There is a simple example:
struct MyStruct
a: int
b: int
def my_proc(): unowned list of MyStruct
var result = new list of MyStruct
var my_struct = MyStruct()
for var i = 1 to 10
my_struct.a = i
my_struct.b = i*i
result.add(my_struct)
return result
init
pass
in case of compilation of this code, there is an error: "Local variable with strong reference used as return value and method return type has not been declared to transfer ownership". How to change a code that compilation took place successfully?
A Genie list is really a Gee.List<T>
in "disguise" which is a class type, so it will be reference counted.
Also a type inferred var
variable is currently always an owned variable (there is a bug report about this in the Vala bug tracker).
So result
a strong reference to a class instance. You can't return that as an unowned reference.
I'd strongly advice you to use a class instead of a struct for MyStruct
.
Otherwise you will have memory management problems (structs are not reference counted).

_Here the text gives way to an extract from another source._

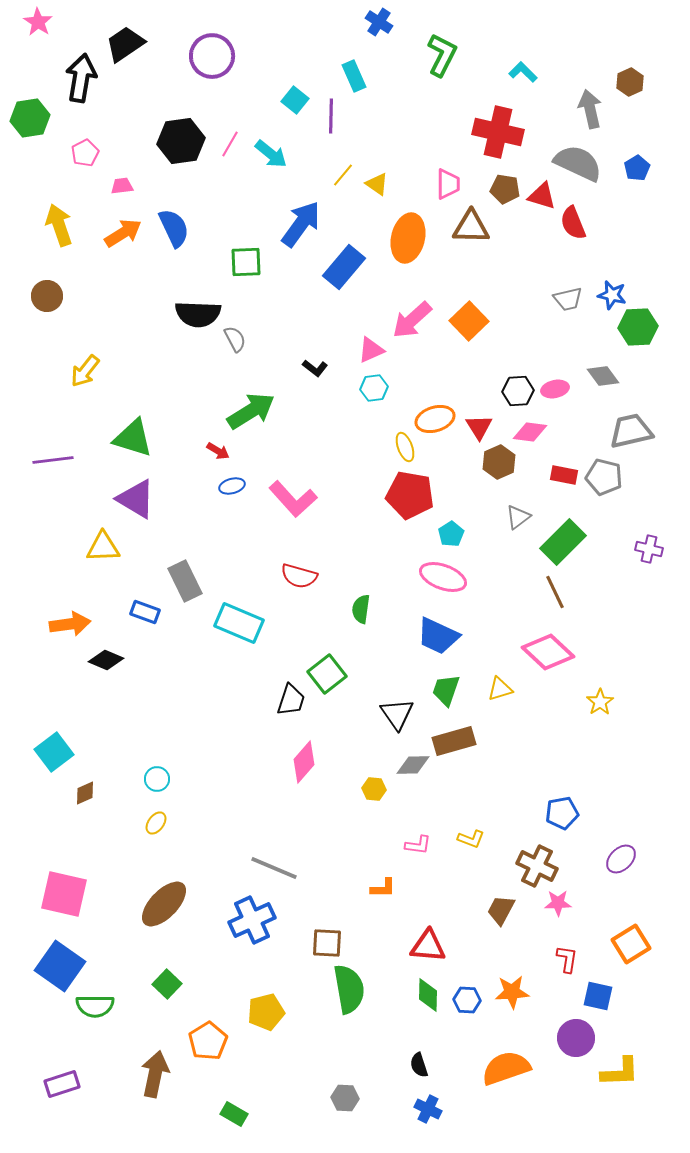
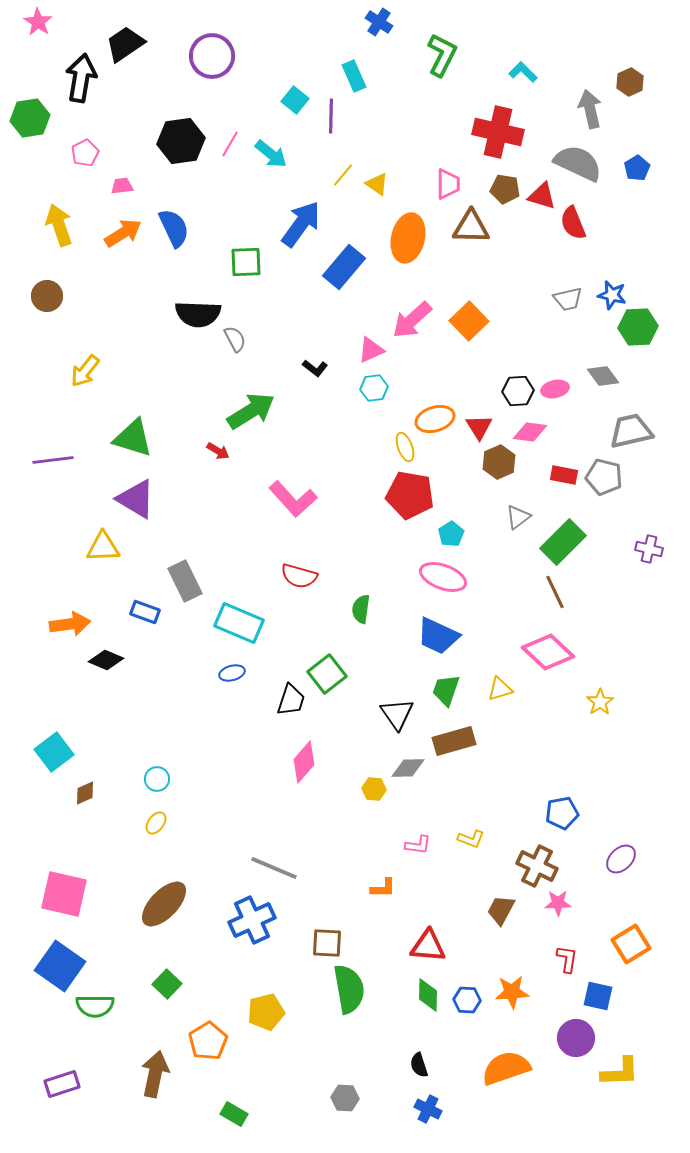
blue ellipse at (232, 486): moved 187 px down
gray diamond at (413, 765): moved 5 px left, 3 px down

You don't have to worry about copying and ownership then:
class MyStruct
a: int
b: int
def my_proc(): list of MyStruct
var result = new list of MyStruct
for var i = 1 to 10
var my_struct = new MyStruct()
my_struct.a = i
my_struct.b = i*i
result.add(my_struct)
return result
init
pass
Edit: If you want the list to contain multiple values, you have to allocate my_struct inside the loop as well! I have updated my code to reflect that.